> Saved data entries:
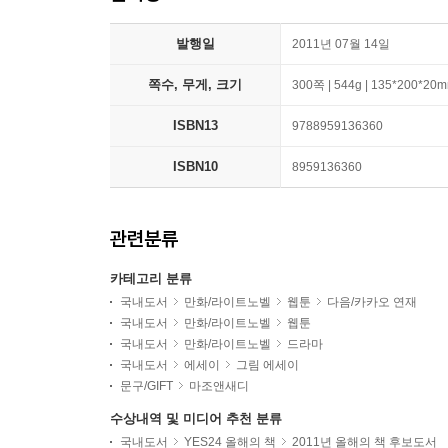
발행일
2011년 07월 14일
쪽수, 무게, 크기
300쪽 | 544g | 135*200*20
ISBN13
9788959136360
ISBN10
8959136360
관련분류
카테고리 분류
국내도서
만화/라이트노벨
웹툰
다음/카카오 연재
국내도서
만화/라이트노벨
웹툰
국내도서
만화/라이트노벨
드라마
국내도서
에세이
그림 에세이
문구/GIFT
마조앤새디
수상내역 및 미디어 추천 분류
국내도서
YES24 올해의 책
2011년 올해의 책 후보도서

> EXERCISE PROMPT: An exact copy of the entries above, with no pictures, is the required answer.

> OUTPUT FOR THIS EXERCISE:
발행일
2011년 07월 14일
쪽수, 무게, 크기
300쪽 | 544g | 135*200*20
ISBN13
9788959136360
ISBN10
8959136360
관련분류
카테고리 분류
국내도서
만화/라이트노벨
웹툰
다음/카카오 연재
국내도서
만화/라이트노벨
웹툰
국내도서
만화/라이트노벨
드라마
국내도서
에세이
그림 에세이
문구/GIFT
마조앤새디
수상내역 및 미디어 추천 분류
국내도서
YES24 올해의 책
2011년 올해의 책 후보도서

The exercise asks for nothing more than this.